WORK INSTRUCTION » Copy out the lines beginning with the one that contains "środa, 5 marca, 2025" and ending with the last line below, exactly as they stand. Pictures are not copied.

--- INPUT FOR THIS TASK ---

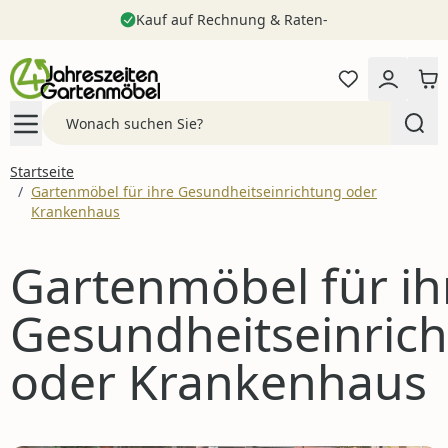
Kauf auf Rechnung & Raten-
Zum Inhalt springen
Search
Startseite
/
Gartenmöbel für ihre Gesundheitseinrichtung oder
Krankenhaus
Gartenmöbel für ih
Gesundheitseinric
oder Krankenhaus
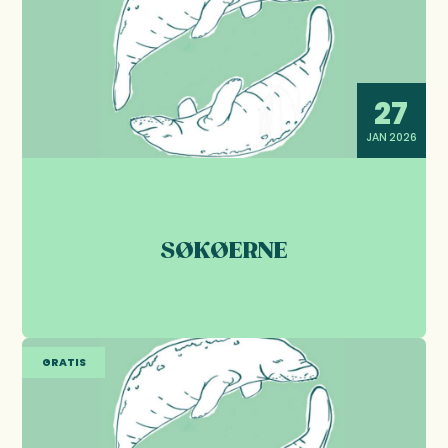
27
JAN 2026
SØKØERNE
GRATIS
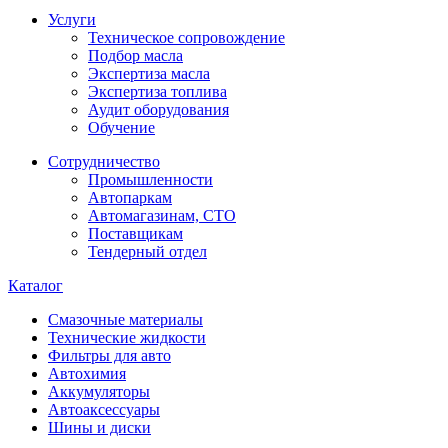
Услуги
Техническое сопровождение
Подбор масла
Экспертиза масла
Экспертиза топлива
Аудит оборудования
Обучение
Сотрудничество
Промышленности
Автопаркам
Автомагазинам, СТО
Поставщикам
Тендерный отдел
Каталог
Смазочные материалы
Технические жидкости
Фильтры для авто
Автохимия
Аккумуляторы
Автоаксессуары
Шины и диски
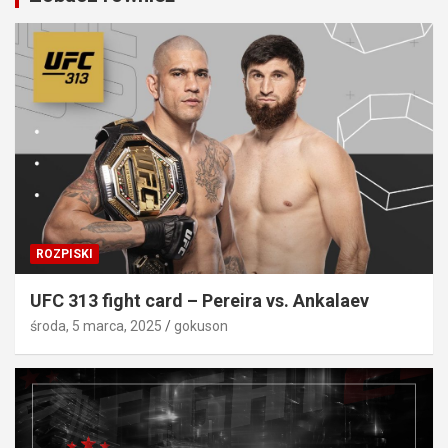
ROZPISKI
UFC 313 fight card – Pereira vs. Ankalaev
środa, 5 marca, 2025
gokuson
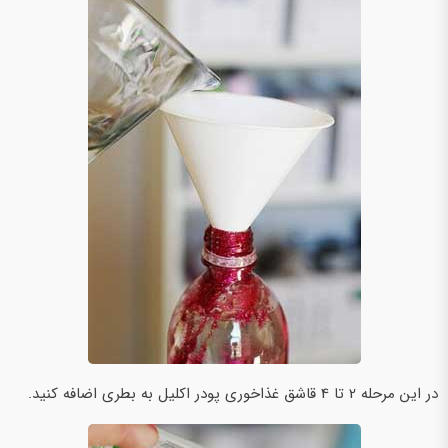
در این مرحله 2 تا 4 قاشق غذاخوری پودر اکلیل به بطری اضافه کنید.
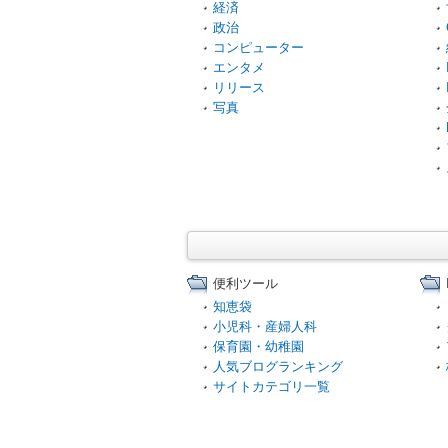
経済
政治
コンピューター
エンタメ
リリース
写真
便利ツール
知恵袋
小児科・産婦人科
保育園・幼稚園
人気ブログランキング
サイトカテゴリ一覧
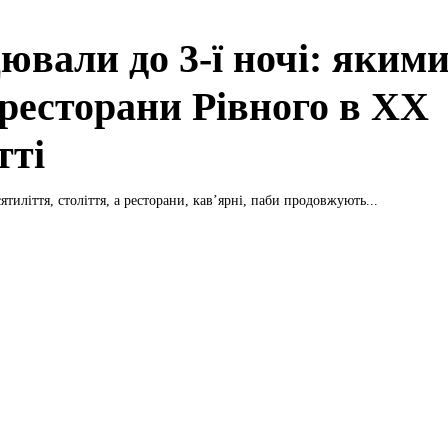
ювали до 3-ї ночі: яким
 ресторани Рівного в XX
тті
ятиліття, століття, а ресторани, кав’ярні, паби продовжують...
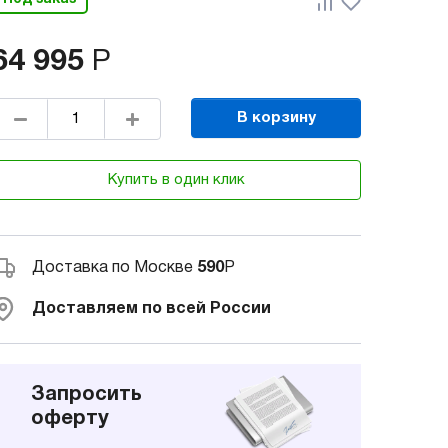
64 995
Р
В корзину
Купить в один клик
Доставка по Москве
590
Р
Доставляем по всей России
Запросить
оферту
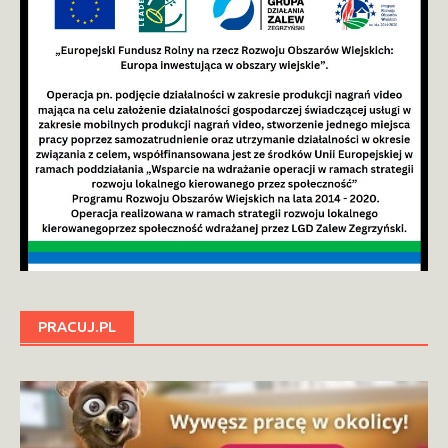
PRACUJ.PL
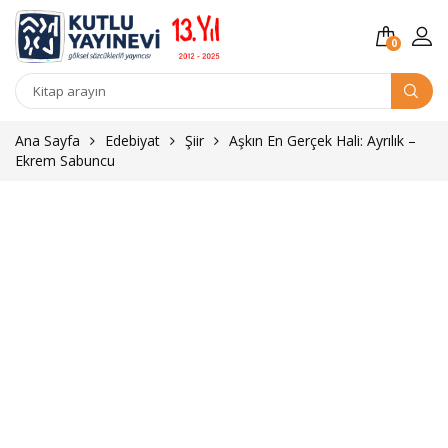
0
Kitap
arama
Ana Sayfa
Edebiyat
Şiir
Aşkın En Gerçek Hali: Ayrılık –
Ekrem Sabuncu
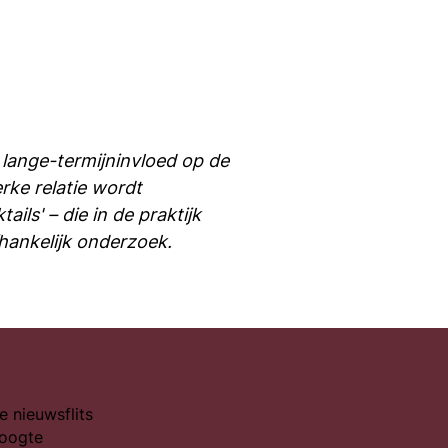
lange-termijninvloed op de
ke relatie wordt
ls' – die in de praktijk
hankelijk onderzoek.
e nieuwsflits
hoogte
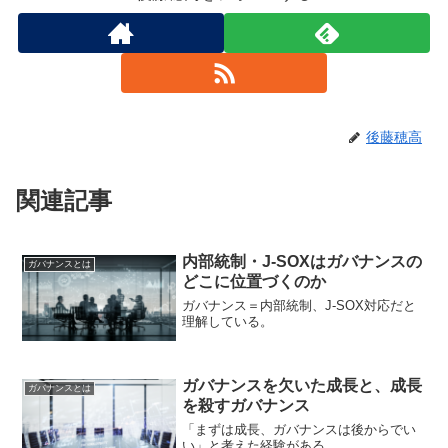
後藤穂高
関連記事
内部統制・J-SOXはガバナンスの
ガバナンスとは
どこに位置づくのか
ガバナンス＝内部統制、J-SOX対応だと
理解している。
ガバナンスを欠いた成長と、成長
ガバナンスとは
を殺すガバナンス
「まずは成長、ガバナンスは後からでい
い」と考えた経験がある。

---

REPLY TO THE TASK »
środa, 5 marca, 2025
gokuson
در این مرحله 2 تا 4 قاشق غذاخوری پودر اکلیل به بطری اضافه کنید.
経済
政治
コンピューター
エンタメ
リリース
写真
便利ツール
知恵袋
小児科・産婦人科
保育園・幼稚園
人気ブログランキング
サイトカテゴリ一覧
ювали до 3-ї ночі: яким
 ресторани Рівного в XX
тті
ятиліття, століття, а ресторани, кав’ярні, паби продовжують...
64 995
Р
В корзину
Купить в один клик
Доставка по Москве
590
Р
Доставляем по всей России
Запросить
оферту
PRACUJ.PL
0
Kitap
arama
Ana Sayfa
Edebiyat
Şiir
Aşkın En Gerçek Hali: Ayrılık –
Ekrem Sabuncu
lange-termijninvloed op de
ke relatie wordt
ls' – die in de praktijk
hankelijk onderzoek.
e nieuwsflits
hoogte
後藤穂高
関連記事
内部統制・J-SOXはガバナンスの
ガバナンスとは
どこに位置づくのか
ガバナンス＝内部統制、J-SOX対応だと
理解している。
ガバナンスを欠いた成長と、成長
ガバナンスとは
を殺すガバナンス
「まずは成長、ガバナンスは後からでい
い」と考えた経験がある。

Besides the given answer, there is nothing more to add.